Even as ads on cell phones become more common, advertisers are holding off on a full-blown embrace of the tiny screen as a marketing tool.
There's no denying cell-phone users are seeing more ads. A Mar. 4 study by Nielsen found that 58 million U.S. wireless subscribers had viewed an ad on their cell phones in the past month. The problem is that advertisers don't know what users are doing, if anything, when they see the ads. And until advertisers find out, they may hold off on committing more precious marketing dollars to the mobile medium. 'Advertisers that are used to full accountability are left in the dark,' says Farhad Divecha, director at London-based ad agency AccuraCast.
The hesitance is understandable. In the online world, determining how well a campaign is performing is easy. Web sites embed tracking software known as cookies on your personal computer. Those cookies monitor your browsing activity and pass the information to advertisers and the ad-placement networks that distribute their ads across the Web.
A consistent yardstick
The wireless industry has refused to facilitate this tried-and-true approach. Most wireless service providers block cookies before they can ever get to cell phones, arguing that to allow them would open a hole in their networks for computer viruses. They also say they worry that a flood of new data traffic"”cookies are programmed to report back to their masters"”could degrade service quality by clogging wireless networks.
Complicating matters, what little data the wireless service providers do pass back to advertisers varies widely in terms of what they measure.
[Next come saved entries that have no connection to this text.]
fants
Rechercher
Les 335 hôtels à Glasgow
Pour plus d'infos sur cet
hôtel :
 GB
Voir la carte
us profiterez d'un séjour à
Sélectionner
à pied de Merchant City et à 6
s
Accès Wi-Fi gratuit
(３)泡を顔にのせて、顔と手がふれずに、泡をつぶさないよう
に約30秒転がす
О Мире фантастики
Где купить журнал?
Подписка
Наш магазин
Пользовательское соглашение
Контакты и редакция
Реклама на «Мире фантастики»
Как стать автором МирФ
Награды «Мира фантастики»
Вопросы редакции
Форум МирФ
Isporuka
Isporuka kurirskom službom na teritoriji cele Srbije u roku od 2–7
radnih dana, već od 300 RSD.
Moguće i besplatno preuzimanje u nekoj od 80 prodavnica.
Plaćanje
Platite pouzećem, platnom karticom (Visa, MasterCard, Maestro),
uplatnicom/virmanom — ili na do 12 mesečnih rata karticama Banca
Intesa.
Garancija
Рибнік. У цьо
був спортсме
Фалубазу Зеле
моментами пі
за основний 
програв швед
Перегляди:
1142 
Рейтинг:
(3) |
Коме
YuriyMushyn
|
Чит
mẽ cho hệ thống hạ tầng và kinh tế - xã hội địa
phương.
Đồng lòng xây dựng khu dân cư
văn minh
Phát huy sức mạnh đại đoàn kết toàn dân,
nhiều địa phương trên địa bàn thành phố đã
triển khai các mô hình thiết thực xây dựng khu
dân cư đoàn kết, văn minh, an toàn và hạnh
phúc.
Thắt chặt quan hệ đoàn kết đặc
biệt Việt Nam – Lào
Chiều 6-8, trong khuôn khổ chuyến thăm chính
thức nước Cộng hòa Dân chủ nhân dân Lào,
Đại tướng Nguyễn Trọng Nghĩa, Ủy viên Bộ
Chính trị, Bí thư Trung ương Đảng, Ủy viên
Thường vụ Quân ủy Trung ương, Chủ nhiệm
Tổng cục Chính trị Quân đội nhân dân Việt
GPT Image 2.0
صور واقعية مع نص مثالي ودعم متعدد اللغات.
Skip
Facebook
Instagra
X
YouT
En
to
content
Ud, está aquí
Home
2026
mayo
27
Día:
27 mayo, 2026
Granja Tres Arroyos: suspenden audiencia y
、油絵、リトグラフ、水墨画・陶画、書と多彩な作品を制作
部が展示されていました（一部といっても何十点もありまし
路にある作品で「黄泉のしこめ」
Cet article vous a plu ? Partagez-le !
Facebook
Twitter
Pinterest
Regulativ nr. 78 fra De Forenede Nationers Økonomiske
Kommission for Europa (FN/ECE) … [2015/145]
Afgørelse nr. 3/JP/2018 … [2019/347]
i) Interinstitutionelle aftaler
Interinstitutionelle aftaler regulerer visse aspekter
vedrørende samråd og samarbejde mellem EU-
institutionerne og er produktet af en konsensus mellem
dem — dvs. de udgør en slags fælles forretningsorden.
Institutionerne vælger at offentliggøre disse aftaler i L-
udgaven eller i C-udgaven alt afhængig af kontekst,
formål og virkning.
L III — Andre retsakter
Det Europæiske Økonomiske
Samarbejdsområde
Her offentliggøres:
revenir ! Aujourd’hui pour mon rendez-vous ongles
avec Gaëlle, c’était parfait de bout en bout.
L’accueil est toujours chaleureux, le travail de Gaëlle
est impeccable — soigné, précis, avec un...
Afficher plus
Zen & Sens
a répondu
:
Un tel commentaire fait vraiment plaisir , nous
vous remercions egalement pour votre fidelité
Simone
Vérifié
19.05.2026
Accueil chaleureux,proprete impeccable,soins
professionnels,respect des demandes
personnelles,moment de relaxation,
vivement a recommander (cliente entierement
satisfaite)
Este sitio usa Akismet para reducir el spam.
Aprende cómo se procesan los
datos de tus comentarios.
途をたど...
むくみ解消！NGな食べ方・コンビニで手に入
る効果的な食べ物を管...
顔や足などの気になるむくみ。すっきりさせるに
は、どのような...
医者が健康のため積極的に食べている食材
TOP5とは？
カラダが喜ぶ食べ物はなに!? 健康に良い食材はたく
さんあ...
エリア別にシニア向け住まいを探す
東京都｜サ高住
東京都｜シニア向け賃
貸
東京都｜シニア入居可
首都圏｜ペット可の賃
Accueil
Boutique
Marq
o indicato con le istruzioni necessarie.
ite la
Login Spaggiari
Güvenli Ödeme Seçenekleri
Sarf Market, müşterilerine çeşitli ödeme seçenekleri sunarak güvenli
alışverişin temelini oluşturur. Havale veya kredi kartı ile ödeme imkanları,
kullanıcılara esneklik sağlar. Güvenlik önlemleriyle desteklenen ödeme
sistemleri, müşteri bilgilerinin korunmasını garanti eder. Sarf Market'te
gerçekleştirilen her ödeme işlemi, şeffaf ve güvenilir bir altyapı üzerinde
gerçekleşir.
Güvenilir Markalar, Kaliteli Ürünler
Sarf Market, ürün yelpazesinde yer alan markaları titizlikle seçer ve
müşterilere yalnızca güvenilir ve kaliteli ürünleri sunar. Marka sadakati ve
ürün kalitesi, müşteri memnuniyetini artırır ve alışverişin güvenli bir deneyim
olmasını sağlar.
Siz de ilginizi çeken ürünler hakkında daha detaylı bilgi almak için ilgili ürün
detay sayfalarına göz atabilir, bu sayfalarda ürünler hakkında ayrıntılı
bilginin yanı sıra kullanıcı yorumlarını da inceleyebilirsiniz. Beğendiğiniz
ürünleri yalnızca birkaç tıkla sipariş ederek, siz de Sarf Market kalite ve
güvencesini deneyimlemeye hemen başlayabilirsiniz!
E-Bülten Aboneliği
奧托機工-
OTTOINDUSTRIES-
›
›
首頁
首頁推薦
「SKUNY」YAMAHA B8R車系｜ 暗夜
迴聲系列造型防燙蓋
Mobile-advertising networks, in turn, crunch the disparate data in different ways to gauge the audience response to ads. One ad network might report the number of phones that received an ad, while another might report how many users actually viewed the ad. The distinction is subtle, but important for advertisers. Without a consistent yardstick, it's hard to compare the results of a campaign that ran through Yahoo's ad-placement business with one placed by a rival network such as AdMob.
Wait and see
In the end, ad agencies find themselves creating complex spreadsheets in a bid to reconcile the data from various campaigns. 'They are doing more manual processing of data than strategic planning for their clients,' says Scott Ferris, a senior vice-president at Microsoft (MSFT), which has been testing software to help agencies compare mobile-ad data from different sources.
Even Google (GOOG), which is determined to extend its dominance in Web advertising to cell phones, has no reliable analytical tools customers can use to gauge the success of mobile marketing campaigns. 'The mobile-ad space is nascent, and we are currently working to figure out the best ad formats for our advertisers and users,' Google spokesperson Daniel Rubin wrote in an e-mail.
As a result of these obstacles, there are doubts whether the mobile-advertising market will fulfill robust predictions (BusinessWeek.com, 12/13/07), such as a Gartner (IT) forecast for $11 billion in global ad revenue by 2011, up from less than $1 billion last year. After all, ad metrics are crucial to creating cost-efficient campaigns. 'We can then optimize campaigns on the fly,' says Benjamin Ezrick, a senior strategist at OgilvyInteractive.
'If one [ad] network performs better than another, we can shift the budget,' he says.